*Input material*:
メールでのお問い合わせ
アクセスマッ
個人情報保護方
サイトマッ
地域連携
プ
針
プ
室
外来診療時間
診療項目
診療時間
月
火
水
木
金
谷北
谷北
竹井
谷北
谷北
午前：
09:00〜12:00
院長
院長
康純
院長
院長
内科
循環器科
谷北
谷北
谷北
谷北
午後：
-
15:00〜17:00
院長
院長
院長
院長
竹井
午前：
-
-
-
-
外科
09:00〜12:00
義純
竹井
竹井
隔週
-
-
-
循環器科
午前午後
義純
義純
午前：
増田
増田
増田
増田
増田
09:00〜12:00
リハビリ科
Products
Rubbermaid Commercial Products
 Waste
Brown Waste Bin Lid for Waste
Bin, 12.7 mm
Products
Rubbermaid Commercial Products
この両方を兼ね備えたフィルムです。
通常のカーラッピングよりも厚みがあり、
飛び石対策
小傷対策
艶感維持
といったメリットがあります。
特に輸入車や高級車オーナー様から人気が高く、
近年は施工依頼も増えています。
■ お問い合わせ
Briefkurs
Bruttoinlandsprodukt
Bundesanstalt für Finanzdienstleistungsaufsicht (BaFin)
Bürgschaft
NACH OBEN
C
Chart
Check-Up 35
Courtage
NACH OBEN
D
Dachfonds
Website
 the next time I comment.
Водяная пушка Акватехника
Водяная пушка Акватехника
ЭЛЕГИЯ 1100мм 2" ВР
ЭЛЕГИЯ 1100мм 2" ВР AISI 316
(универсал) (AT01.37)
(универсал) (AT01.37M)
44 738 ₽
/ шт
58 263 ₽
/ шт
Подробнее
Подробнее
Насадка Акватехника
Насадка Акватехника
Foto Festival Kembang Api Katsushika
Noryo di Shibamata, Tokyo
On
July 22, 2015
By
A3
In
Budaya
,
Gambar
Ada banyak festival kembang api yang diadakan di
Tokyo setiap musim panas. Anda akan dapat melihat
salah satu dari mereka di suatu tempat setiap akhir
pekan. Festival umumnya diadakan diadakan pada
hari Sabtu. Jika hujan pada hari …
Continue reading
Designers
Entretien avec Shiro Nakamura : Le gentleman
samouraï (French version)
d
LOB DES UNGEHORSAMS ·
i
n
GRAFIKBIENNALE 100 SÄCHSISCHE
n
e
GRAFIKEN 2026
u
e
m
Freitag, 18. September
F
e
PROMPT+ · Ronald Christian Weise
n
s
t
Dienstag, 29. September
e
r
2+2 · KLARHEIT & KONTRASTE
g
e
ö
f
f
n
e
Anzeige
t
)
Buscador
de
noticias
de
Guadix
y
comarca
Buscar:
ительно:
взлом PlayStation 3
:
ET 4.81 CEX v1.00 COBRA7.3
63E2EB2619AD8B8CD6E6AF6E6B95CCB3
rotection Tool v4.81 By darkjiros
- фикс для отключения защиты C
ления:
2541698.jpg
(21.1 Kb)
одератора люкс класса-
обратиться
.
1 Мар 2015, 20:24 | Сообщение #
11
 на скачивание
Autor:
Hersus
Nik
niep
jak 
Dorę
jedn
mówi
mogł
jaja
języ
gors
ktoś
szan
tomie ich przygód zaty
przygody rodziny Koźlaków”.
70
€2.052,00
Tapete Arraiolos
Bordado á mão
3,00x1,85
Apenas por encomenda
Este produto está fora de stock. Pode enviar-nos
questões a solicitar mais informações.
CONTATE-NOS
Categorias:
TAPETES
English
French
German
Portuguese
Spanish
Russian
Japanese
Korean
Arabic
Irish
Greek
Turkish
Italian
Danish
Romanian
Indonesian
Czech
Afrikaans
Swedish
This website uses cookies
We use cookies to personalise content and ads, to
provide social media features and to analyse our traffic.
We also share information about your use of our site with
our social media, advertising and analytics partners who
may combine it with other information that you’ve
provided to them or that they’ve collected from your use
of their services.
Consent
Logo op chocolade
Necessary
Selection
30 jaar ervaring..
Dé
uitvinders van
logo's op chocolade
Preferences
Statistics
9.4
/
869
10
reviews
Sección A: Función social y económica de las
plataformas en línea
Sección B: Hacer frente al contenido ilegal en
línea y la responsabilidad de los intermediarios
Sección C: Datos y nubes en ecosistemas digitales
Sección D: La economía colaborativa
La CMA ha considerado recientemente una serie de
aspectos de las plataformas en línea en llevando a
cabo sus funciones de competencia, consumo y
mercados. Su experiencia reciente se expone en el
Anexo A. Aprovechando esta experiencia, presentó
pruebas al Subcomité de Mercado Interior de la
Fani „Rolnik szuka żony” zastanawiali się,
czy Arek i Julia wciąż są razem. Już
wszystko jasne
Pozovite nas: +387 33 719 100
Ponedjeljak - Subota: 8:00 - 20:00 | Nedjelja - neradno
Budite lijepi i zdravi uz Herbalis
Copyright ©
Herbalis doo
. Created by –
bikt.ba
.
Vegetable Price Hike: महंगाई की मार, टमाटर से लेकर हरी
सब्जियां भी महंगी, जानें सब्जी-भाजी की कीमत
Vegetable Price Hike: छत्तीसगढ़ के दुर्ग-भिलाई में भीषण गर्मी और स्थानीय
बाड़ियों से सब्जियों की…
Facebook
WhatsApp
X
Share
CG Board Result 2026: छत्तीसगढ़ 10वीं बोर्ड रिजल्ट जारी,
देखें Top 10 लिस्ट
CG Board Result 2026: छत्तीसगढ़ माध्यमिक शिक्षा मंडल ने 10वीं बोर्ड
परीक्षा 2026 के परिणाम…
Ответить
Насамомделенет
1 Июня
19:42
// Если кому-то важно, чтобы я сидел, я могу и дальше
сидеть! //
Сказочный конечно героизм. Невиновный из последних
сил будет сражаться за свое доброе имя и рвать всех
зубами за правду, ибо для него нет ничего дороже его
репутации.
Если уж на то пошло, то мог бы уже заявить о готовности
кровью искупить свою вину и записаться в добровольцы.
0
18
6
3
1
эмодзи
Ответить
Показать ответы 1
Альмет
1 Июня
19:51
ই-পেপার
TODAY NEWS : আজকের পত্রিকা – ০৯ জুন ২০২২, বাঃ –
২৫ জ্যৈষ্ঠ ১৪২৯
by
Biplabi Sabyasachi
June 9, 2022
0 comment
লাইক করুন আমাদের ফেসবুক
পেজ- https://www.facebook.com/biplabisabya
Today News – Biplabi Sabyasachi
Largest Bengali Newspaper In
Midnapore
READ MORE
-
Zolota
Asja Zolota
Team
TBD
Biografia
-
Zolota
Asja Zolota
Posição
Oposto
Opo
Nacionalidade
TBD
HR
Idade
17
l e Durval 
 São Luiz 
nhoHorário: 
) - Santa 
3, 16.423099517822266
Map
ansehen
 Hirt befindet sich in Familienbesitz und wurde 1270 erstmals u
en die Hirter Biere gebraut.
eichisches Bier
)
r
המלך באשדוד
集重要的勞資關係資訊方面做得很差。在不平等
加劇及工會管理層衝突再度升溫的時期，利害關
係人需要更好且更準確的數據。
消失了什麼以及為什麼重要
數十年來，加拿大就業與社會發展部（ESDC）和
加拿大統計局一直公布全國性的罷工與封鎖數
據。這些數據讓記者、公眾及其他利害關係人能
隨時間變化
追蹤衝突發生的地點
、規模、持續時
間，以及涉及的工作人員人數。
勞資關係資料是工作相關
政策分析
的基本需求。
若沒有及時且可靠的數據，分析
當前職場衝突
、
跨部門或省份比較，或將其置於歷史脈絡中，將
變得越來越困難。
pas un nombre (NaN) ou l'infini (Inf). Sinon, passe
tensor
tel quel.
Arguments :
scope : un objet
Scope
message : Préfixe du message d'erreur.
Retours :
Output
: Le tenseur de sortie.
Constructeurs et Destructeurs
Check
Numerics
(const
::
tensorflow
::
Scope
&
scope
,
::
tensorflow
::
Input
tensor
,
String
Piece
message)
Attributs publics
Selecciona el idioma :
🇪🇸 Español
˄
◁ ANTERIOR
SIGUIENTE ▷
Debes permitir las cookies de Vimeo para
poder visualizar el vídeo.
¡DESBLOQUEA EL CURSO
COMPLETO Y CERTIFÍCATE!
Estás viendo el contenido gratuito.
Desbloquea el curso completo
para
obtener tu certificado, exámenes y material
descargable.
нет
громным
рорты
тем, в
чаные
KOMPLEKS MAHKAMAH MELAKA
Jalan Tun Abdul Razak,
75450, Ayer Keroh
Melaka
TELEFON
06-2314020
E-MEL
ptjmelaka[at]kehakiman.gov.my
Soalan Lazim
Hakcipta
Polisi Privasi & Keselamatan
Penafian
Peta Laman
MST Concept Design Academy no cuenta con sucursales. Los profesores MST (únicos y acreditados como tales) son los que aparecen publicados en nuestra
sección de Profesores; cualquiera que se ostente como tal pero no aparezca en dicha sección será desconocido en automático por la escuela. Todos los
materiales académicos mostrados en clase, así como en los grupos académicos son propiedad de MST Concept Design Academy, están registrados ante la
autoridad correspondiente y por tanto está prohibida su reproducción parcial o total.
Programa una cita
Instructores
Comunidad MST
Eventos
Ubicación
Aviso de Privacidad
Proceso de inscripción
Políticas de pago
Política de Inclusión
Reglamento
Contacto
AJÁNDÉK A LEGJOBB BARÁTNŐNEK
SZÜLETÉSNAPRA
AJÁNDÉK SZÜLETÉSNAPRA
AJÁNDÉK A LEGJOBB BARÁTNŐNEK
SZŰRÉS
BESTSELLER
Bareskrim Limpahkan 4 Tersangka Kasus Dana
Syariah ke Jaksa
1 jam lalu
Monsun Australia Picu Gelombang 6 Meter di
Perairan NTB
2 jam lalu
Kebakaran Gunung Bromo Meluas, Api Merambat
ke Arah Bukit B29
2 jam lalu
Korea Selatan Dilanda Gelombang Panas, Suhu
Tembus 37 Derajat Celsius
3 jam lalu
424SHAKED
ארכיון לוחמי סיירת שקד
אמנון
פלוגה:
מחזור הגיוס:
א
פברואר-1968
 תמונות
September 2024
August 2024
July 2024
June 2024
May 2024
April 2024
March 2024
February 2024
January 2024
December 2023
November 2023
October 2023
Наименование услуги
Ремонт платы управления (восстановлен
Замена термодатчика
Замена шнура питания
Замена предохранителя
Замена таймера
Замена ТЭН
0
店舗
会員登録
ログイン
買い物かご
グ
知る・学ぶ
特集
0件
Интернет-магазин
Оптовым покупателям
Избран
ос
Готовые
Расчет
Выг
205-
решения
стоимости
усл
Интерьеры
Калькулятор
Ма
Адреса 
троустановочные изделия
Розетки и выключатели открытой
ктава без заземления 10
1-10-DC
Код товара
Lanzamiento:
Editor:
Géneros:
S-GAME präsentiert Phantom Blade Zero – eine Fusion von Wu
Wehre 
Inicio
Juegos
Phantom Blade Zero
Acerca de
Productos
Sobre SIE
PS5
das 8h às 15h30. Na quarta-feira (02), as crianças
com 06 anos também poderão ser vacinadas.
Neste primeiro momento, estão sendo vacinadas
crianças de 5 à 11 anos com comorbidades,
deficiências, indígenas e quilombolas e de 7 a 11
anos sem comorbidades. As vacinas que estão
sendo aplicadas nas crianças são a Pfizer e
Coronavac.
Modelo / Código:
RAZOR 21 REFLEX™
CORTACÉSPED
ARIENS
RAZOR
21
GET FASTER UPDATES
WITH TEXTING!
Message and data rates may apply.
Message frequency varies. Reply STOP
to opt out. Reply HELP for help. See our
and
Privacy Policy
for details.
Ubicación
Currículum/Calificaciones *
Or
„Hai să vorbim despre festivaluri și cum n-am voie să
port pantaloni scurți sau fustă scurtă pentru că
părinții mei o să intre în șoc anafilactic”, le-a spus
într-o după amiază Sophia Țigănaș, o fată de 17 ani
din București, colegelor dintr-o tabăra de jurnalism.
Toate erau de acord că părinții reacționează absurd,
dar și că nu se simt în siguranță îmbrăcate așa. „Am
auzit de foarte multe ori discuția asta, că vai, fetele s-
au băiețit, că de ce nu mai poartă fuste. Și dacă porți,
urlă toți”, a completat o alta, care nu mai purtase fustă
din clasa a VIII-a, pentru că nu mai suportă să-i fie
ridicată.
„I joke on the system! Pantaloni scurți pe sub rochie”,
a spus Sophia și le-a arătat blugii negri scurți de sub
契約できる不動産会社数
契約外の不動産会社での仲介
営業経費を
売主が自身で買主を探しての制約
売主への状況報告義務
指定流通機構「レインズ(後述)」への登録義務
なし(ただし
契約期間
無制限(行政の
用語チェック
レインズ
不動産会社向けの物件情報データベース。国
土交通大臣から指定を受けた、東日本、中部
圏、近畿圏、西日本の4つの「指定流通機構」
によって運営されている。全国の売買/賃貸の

*What to do*: Show each line from the material above where the string "Herbalis" can be found.

*Written solution*:
Budite lijepi i zdravi uz Herbalis
Herbalis doo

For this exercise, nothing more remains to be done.